Most roadmaps are timelines. Rows and boxes and dates. They’re useful, but they rarely tell the real story of why we’re building anything, or what our work means for the person on the other end of the screen.
Customer stories, on the other hand, create instant clarity. They show us the stakes. They reveal the make-or-break moments. And they help teams align on the problem long before we talk about solutions. Ali Maaxa calls this the core dilemma — the moment where a customer’s adrenaline spikes because something matters. When we understand that moment deeply, the roadmap becomes less about features, and more about resolution.
What if we took a step back from our timelines and asked a different question:
What single customer story would explain our roadmap better than our roadmap?
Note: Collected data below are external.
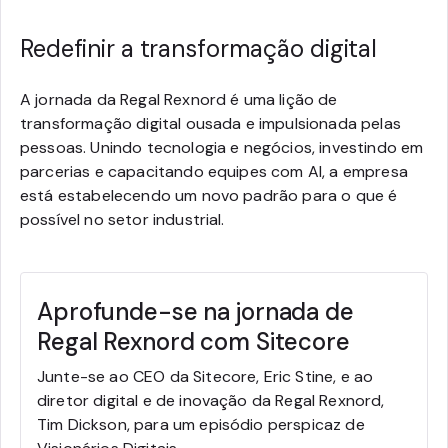
Redefinir a transformação digital
A jornada da Regal Rexnord é uma lição de
transformação digital ousada e impulsionada pelas
pessoas. Unindo tecnologia e negócios, investindo em
parcerias e capacitando equipes com AI, a empresa
está estabelecendo um novo padrão para o que é
possível no setor industrial.
Aprofunde-se na jornada de
Regal Rexnord com Sitecore
Junte-se ao CEO da Sitecore, Eric Stine, e ao
diretor digital e de inovação da Regal Rexnord,
Tim Dickson, para um episódio perspicaz de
Not a persona. Not a workflow diagram. But a customer story about a moment when something shifts in their world and they have a need. You can usually find the story by tracing backward from urgency: an alert, a deadline, a mistake, a handoff, a moment of pain. Look for the core dilemma or the moment that carries emotional weight for the user. Is it confusion? Risk? Embarrassment? Desire? Compulsion?
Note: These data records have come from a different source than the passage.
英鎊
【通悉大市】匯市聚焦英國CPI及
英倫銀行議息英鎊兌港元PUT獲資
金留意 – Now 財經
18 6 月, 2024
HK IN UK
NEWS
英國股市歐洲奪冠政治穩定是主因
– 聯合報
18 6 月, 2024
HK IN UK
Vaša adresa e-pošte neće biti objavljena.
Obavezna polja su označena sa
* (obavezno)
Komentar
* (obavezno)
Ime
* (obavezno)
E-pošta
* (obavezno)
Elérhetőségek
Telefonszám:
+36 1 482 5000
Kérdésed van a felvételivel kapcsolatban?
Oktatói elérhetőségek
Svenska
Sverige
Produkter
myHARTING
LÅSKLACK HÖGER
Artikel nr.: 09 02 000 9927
Once you spot that moment, the rest of the story becomes easier to see: the environment they were in, the people involved, the tools around them, the friction they’ve learned to tolerate. Are there workarounds they are using? Do some tools help or get in the way? And then to project into the future, what does the user hope will happen if things go right? What’s at stake if it doesn’t?
These elements form the real narrative spine of your product, and if you follow it honestly, you’ll often find your roadmap sitting right inside it. Some roadmap items resolve the tension beautifully. Others don’t belong at all. And sometimes you realize you’re missing the one thing that would change the entire experience.
When a team aligns on a story, the roadmap stops being a list and becomes a sort of promise: we understand this user moment, and we’re building toward a better one. Stories give teams meaning. And meaning invites better decisions.
STAND-UP EXERCISE
In your next team meeting or retrospective, ask everyone to individually jot down:
What is one customer story that explains why this roadmap exists?
Encourage simplicity. Look for the core dilemma.
Then, share your stories. Instead of debating accuracy, listen for:
patterns
emotional moments
stakes
recurring characters
recurring friction
Then see if you can coalesce around a story or two, and piece those into your roadmap.
If this story were our north star, what on the roadmap feels essential?
What feels optional?
What feels missing?
Continue to come back to your customer story during roadmap reviews and share-outs, and find and refine new ones over time.